This repository contains scripts for detecting and visualizing pose landmarks on images using MediaPipe. The scripts process an input image to generate different visualizations, including the original image, the image with pose landmarks overlaid, and a black background with only the pose landmarks. Additionally, one script can crop the upper body from the input image.
- Python 3.10+
- MediaPipe
- OpenCV
- NumPy
- Matplotlib
- Clone this repository and navigate to the project directory.
- Install the required packages:
pip install -r requirements.txt
- Download the pose landmark model:
wget -O ./model/pose_landmarker.task -q https://storage.googleapis.com/mediapipe-models/pose_landmarker/pose_landmarker_heavy/float16/1/pose_landmarker_heavy.task
- Ensure you have an image file to process or update the
image_path
argument when running the scripts.
Run the script nekodiapipe.py
to process the image and save the output in the preview
subfolder:
python nekodiapipe.py path/to/your/image.jpg
The script will generate a combined image consisting of the original image, the image with pose landmarks, and the black background with pose landmarks only. This combined image will be saved in the preview
subfolder with a timestamp in the filename.
Run the script nekodiapipe_upperbody.py
to process the image, crop the upper body, and save the output in the preview
subfolder:
python nekodiapipe_upperbody.py path/to/your/image.jpg
The script will generate a combined image consisting of the original image, the image with pose landmarks, the black background with pose landmarks only, and the cropped upper body image. This combined image will be saved in the preview
subfolder with a timestamp in the filename.
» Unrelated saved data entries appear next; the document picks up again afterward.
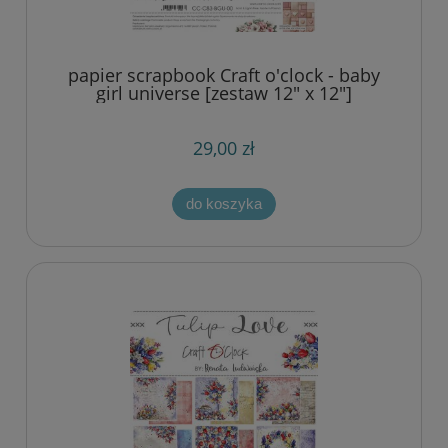
papier scrapbook Craft o'clock - baby
girl universe [zestaw 12" x 12"]
29,00 zł
do koszyka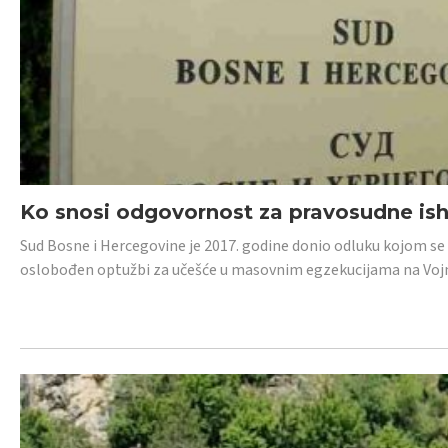
Ko snosi odgovornost za pravosudne isho
Sud Bosne i Hercegovine je 2017. godine donio odluku kojom se
oslobođen optužbi za učešće u masovnim egzekucijama na Voj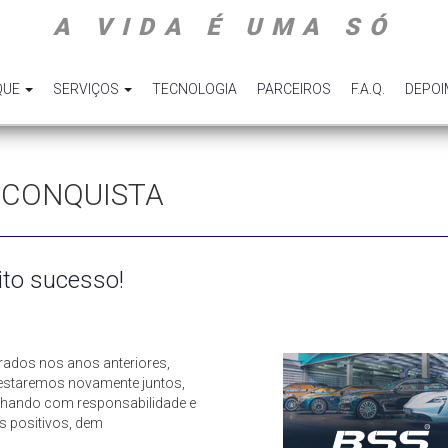
A VIDA É UMA SÓ
QUE
SERVIÇOS
TECNOLOGIA
PARCEIROS
F.A.Q.
DEPO
ag: CONQUISTA
ito sucesso!
rados nos anos anteriores,
 estaremos novamente juntos,
alhando com responsabilidade e
s positivos, dem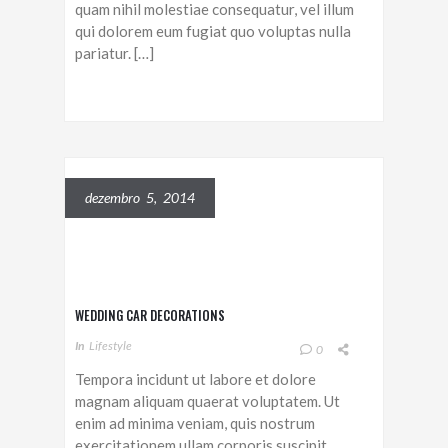
quam nihil molestiae consequatur, vel illum
qui dolorem eum fugiat quo voluptas nulla
pariatur. […]
dezembro 5, 2014
WEDDING CAR DECORATIONS
In
Lifestyle
0
Tempora incidunt ut labore et dolore
magnam aliquam quaerat voluptatem. Ut
enim ad minima veniam, quis nostrum
exercitationem ullam corporis suscipit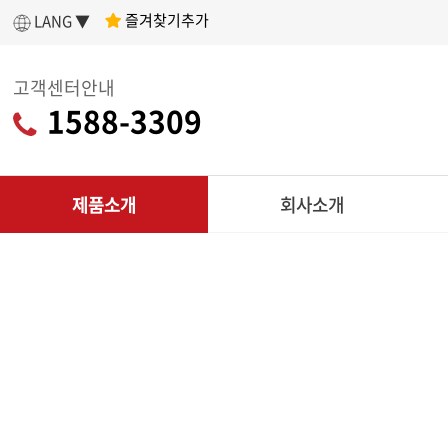
즐겨찾기추가
LANG ▼
고객센터안내
1588-3309
제품소개
회사소개
인사말
제
아세아텍 소개
전
어떤 제품을 구매할지 고민이라면?
나에게 딱 맞는
회사연혁
리
제품 찾기
조직도
CU
인증현황
다목적
제품찾기 시작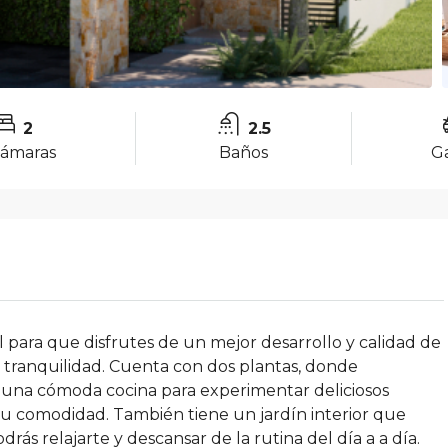
2
2.5
ámaras
Baños
G
l para que disfrutes de un mejor desarrollo y calidad de
y tranquilidad. Cuenta con dos plantas, donde
 una cómoda cocina para experimentar deliciosos
 tu comodidad. También tiene un jardín interior que
ás relajarte y descansar de la rutina del día a a día.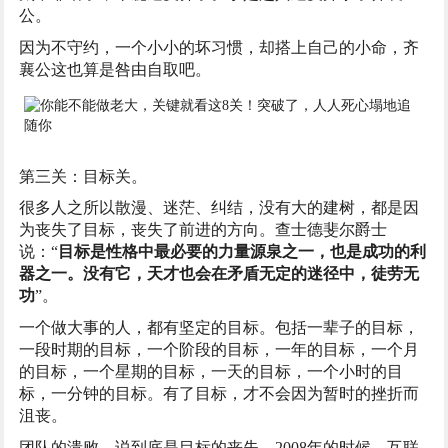
公。
因为不守约，一个小小的坏习惯，却搭上自己的小命，齐
襄公这也算是咎由自取吧。
第三关：目标关。
很多人之所以散漫、迷茫、纠结，没有大的建树，都是因
为丧失了目标，丧失了前进的方向。查士德斐尔爵士
说：“
目标是性格中最必要的力量源泉之一，也是成功的利
器之一。没有它，天才也会在矛盾无定的迷径中，徒劳无
功
”。
一个做大事的人，都有坚定的目标。包括一辈子的目标，
一段时期的目标，一个阶段的目标，一年的目标，一个月
的目标，一个星期的目标，一天的目标，一个小时的目
标，一分钟的目标。有了目标，才不会因为暂时的挫折而
沮丧。
团队的溃败，说到底是目标的丧失。2008年的时候，互联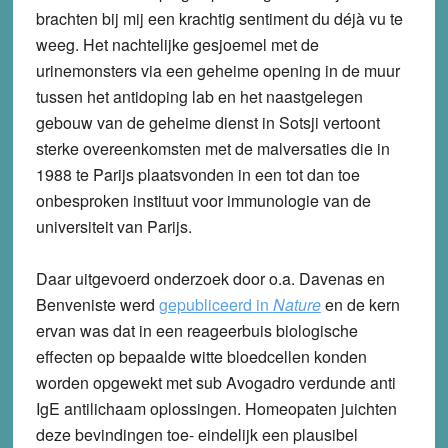
brachten bij mij een krachtig sentiment du déjà vu te
weeg. Het nachtelijke gesjoemel met de
urinemonsters via een geheime opening in de muur
tussen het antidoping lab en het naastgelegen
gebouw van de geheime dienst in Sotsji vertoont
sterke overeenkomsten met de malversaties die in
1988 te Parijs plaatsvonden in een tot dan toe
onbesproken instituut voor immunologie van de
universiteit van Parijs.
Daar uitgevoerd onderzoek door o.a. Davenas en
Benveniste werd
gepubliceerd in
Nature
en de kern
ervan was dat in een reageerbuis biologische
effecten op bepaalde witte bloedcellen konden
worden opgewekt met sub Avogadro verdunde anti
IgE antilichaam oplossingen. Homeopaten juichten
deze bevindingen toe- eindelijk een plausibel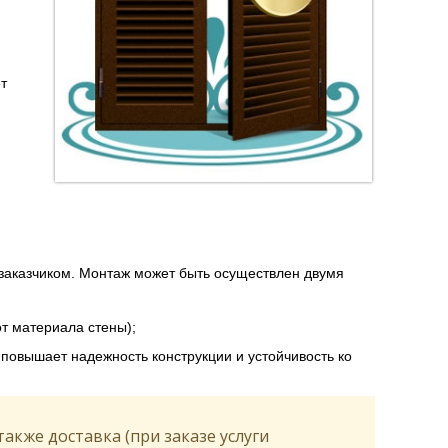
т
заказчиком. Монтаж может быть осуществлен двумя
от материала стены);
 повышает надежность конструкции и устойчивость ко
акже доставка (при заказе услуги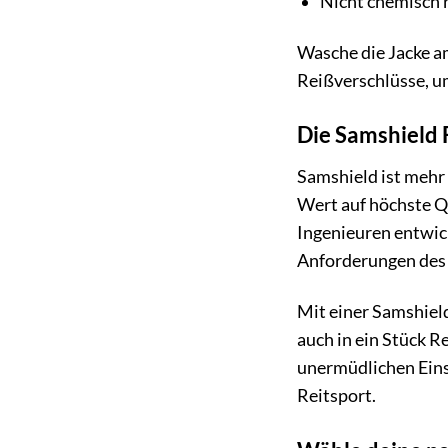
Nicht chemisch 
Wasche die Jacke a
Reißverschlüsse, u
Die Samshield 
Samshield ist mehr 
Wert auf höchste Q
Ingenieuren entwick
Anforderungen des 
Mit einer Samshield
auch in ein Stück Re
unermüdlichen Einsa
Reitsport.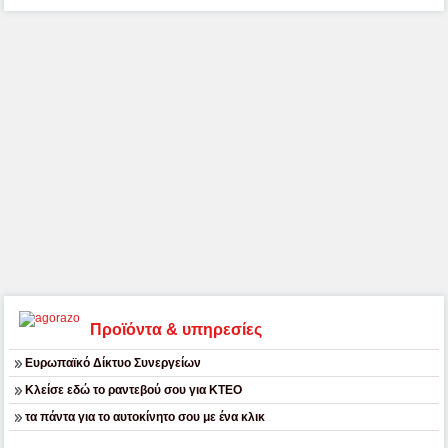
Προϊόντα & υπηρεσίες
Ευρωπαϊκό Δίκτυο Συνεργείων
Κλείσε εδώ το ραντεβού σου για ΚΤΕΟ
τα πάντα για το αυτοκίνητο σου με ένα κλικ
The cropped upper body image will also be saved separately.
- MediaPipe may fail to detect poses in certain types of images such as:
- Chibi characters
- Images of people sleeping
- Images of people sitting down
- Full body images where the legs are not clearly visible
Further research and adjustments are needed to improve pose detection in these cases.
This project is licensed under the MIT License. See the LICENSE file for more details.